Problem requirements ▸ Would you please reproduce all the entries exactly, leaving the pictures out?

Records to use ▸
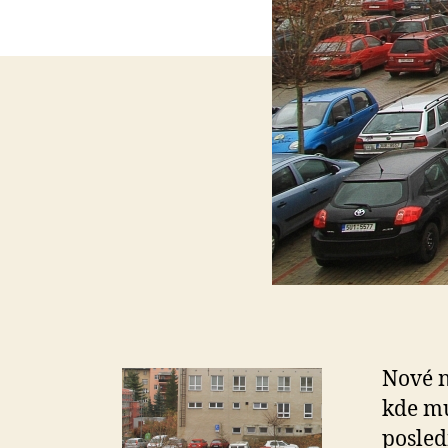
Nové n
kde mu
posled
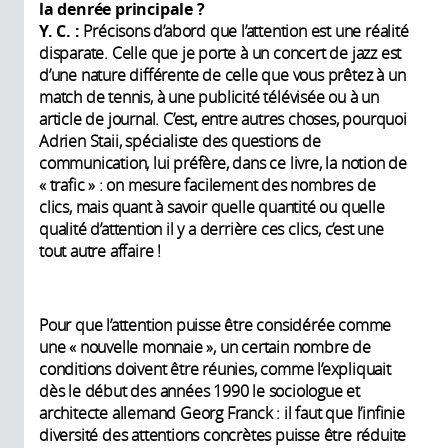
la denrée principale
?
Y. C. :
Précisons d’abord que l’attention est une réalité
disparate. Celle que je porte à un concert de jazz est
d’une nature différente de celle que vous prêtez à un
match de tennis, à une publicité télévisée ou à un
article de journal. C’est, entre autres choses, pourquoi
Adrien Staii, spécialiste des questions de
communication, lui préfère, dans ce livre, la notion de
« trafic » : on mesure facilement des nombres de
clics, mais quant à savoir quelle quantité ou quelle
qualité d’attention il y a derrière ces clics, c’est une
tout autre affaire !
Pour que l’attention puisse être considérée comme
une « nouvelle monnaie », un certain nombre de
conditions doivent être réunies, comme l’expliquait
dès le début des années 1990 le sociologue et
architecte allemand Georg Franck : il faut que l’infinie
diversité des attentions concrètes puisse être réduite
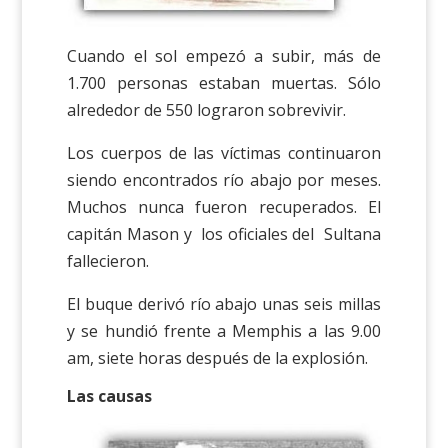
Cuando el sol empezó a subir, más de
1.700 personas estaban muertas. Sólo
alrededor de 550 lograron sobrevivir.
Los cuerpos de las víctimas continuaron
siendo encontrados río abajo por meses.
Muchos nunca fueron recuperados. El
capitán Mason y los oficiales del Sultana
fallecieron.
El buque derivó río abajo unas seis millas
y se hundió frente a Memphis a las 9.00
am, siete horas después de la explosión.
Las causas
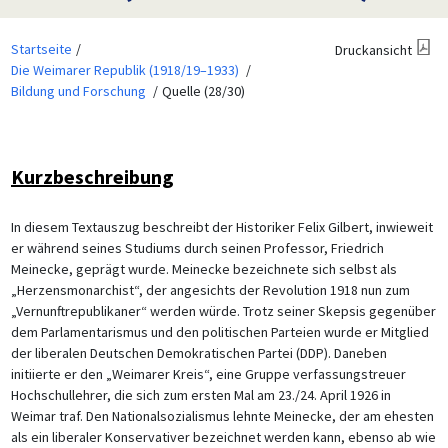
Startseite
Druckansicht
Die Weimarer Republik (1918/19–1933)
Bildung und Forschung
Quelle (28/30)
Kurzbeschreibung
In diesem Textauszug beschreibt der Historiker Felix Gilbert, inwieweit
er während seines Studiums durch seinen Professor, Friedrich
Meinecke, geprägt wurde. Meinecke bezeichnete sich selbst als
„Herzensmonarchist“, der angesichts der Revolution 1918 nun zum
„Vernunftrepublikaner“ werden würde. Trotz seiner Skepsis gegenüber
dem Parlamentarismus und den politischen Parteien wurde er Mitglied
der liberalen Deutschen Demokratischen Partei (DDP). Daneben
initiierte er den „Weimarer Kreis“, eine Gruppe verfassungstreuer
Hochschullehrer, die sich zum ersten Mal am 23./24. April 1926 in
Weimar traf. Den Nationalsozialismus lehnte Meinecke, der am ehesten
als ein liberaler Konservativer bezeichnet werden kann, ebenso ab wie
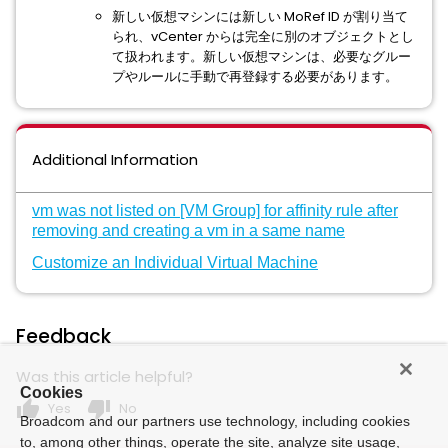
新しい仮想マシンには新しい MoRef ID が割り当て
られ、vCenter からは完全に別のオブジェクトとし
て扱われます。新しい仮想マシンは、必要なグルー
プやルールに手動で再登録する必要があります。
Additional Information
vm was not listed on [VM Group] for affinity rule after
removing and creating a vm in a same name
Customize an Individual Virtual Machine
Feedback
Was this article helpful?
Cookies
thumb_up
thumb_down
Yes
No
Broadcom and our partners use technology, including cookies
to, among other things, operate the site, analyze site usage,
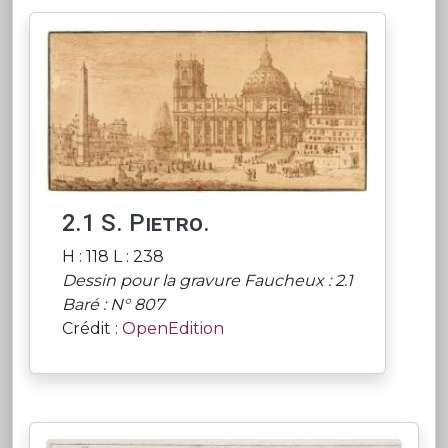
2.1 S. Pietro.
H : 118 L : 238
Dessin pour la gravure Faucheux : 2.1
Baré : N° 807
Crédit :
OpenEdition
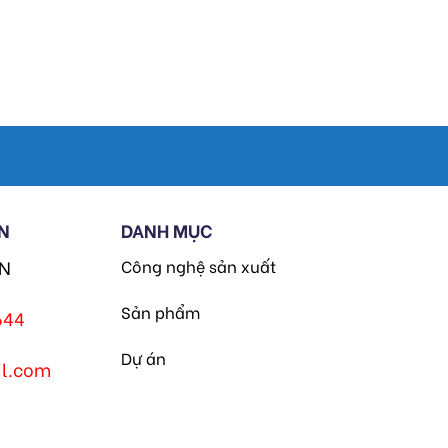
N
DANH MỤC
HN
Công nghệ sản xuất
Sản phẩm
644
Dự án
l.com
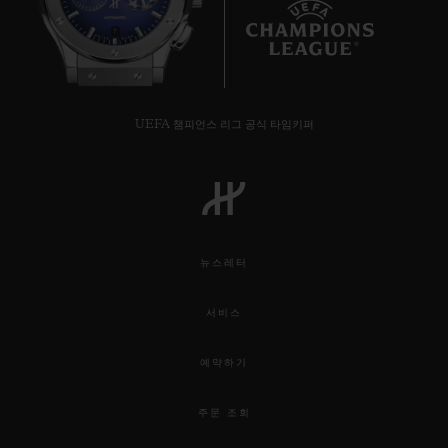
7
UEFA 챔피언스 리그 공식 타임키퍼
연락처
뉴스레터
서비스
부티크 검색
예약하기
주문 조회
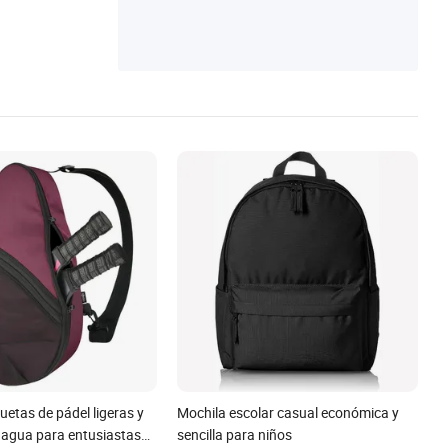
uetas de pádel ligeras y
Mochila escolar casual económica y
l agua para entusiastas
sencilla para niños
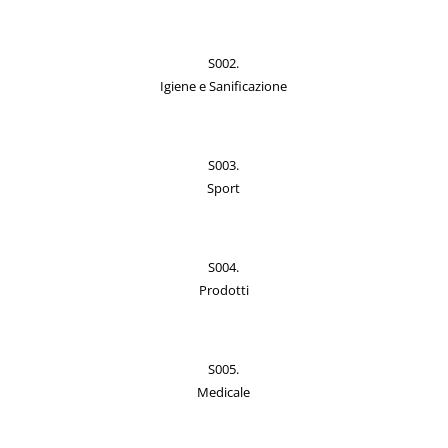
S002.
Igiene e Sanificazione
S003.
Sport
S004.
Prodotti
S005.
Medicale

Solution to this problem ▸
Nové n
kde mu
posled
la denrée principale
?
Y. C. :
Précisons d’abord que l’attention est une réalité
disparate. Celle que je porte à un concert de jazz est
d’une nature différente de celle que vous prêtez à un
match de tennis, à une publicité télévisée ou à un
article de journal. C’est, entre autres choses, pourquoi
Adrien Staii, spécialiste des questions de
communication, lui préfère, dans ce livre, la notion de
« trafic » : on mesure facilement des nombres de
clics, mais quant à savoir quelle quantité ou quelle
qualité d’attention il y a derrière ces clics, c’est une
tout autre affaire !
Pour que l’attention puisse être considérée comme
une « nouvelle monnaie », un certain nombre de
conditions doivent être réunies, comme l’expliquait
dès le début des années 1990 le sociologue et
architecte allemand Georg Franck : il faut que l’infinie
diversité des attentions concrètes puisse être réduite
Cuando el sol empezó a subir, más de
1.700 personas estaban muertas. Sólo
alrededor de 550 lograron sobrevivir.
Los cuerpos de las víctimas continuaron
siendo encontrados río abajo por meses.
Muchos nunca fueron recuperados. El
capitán Mason y los oficiales del Sultana
fallecieron.
El buque derivó río abajo unas seis millas
y se hundió frente a Memphis a las 9.00
am, siete horas después de la explosión.
Las causas
Startseite
Druckansicht
Die Weimarer Republik (1918/19–1933)
Bildung und Forschung
Quelle (28/30)
Kurzbeschreibung
In diesem Textauszug beschreibt der Historiker Felix Gilbert, inwieweit
er während seines Studiums durch seinen Professor, Friedrich
Meinecke, geprägt wurde. Meinecke bezeichnete sich selbst als
„Herzensmonarchist“, der angesichts der Revolution 1918 nun zum
„Vernunftrepublikaner“ werden würde. Trotz seiner Skepsis gegenüber
dem Parlamentarismus und den politischen Parteien wurde er Mitglied
der liberalen Deutschen Demokratischen Partei (DDP). Daneben
initiierte er den „Weimarer Kreis“, eine Gruppe verfassungstreuer
Hochschullehrer, die sich zum ersten Mal am 23./24. April 1926 in
Weimar traf. Den Nationalsozialismus lehnte Meinecke, der am ehesten
als ein liberaler Konservativer bezeichnet werden kann, ebenso ab wie
新しい仮想マシンには新しい MoRef ID が割り当て
られ、vCenter からは完全に別のオブジェクトとし
て扱われます。新しい仮想マシンは、必要なグルー
プやルールに手動で再登録する必要があります。
Additional Information
vm was not listed on [VM Group] for affinity rule after
removing and creating a vm in a same name
Customize an Individual Virtual Machine
Feedback
Was this article helpful?
Cookies
thumb_up
thumb_down
Yes
No
Broadcom and our partners use technology, including cookies
to, among other things, operate the site, analyze site usage,
2.1 S. Pietro.
H : 118 L : 238
Dessin pour la gravure Faucheux : 2.1
Baré : N° 807
Crédit :
OpenEdition
N
DANH MỤC
HN
Công nghệ sản xuất
Sản phẩm
644
Dự án
l.com
7
UEFA 챔피언스 리그 공식 타임키퍼
연락처
뉴스레터
서비스
부티크 검색
예약하기
주문 조회
uetas de pádel ligeras y
Mochila escolar casual económica y
l agua para entusiastas
sencilla para niños
S002.
Igiene e Sanificazione
S003.
Sport
S004.
Prodotti
S005.
Medicale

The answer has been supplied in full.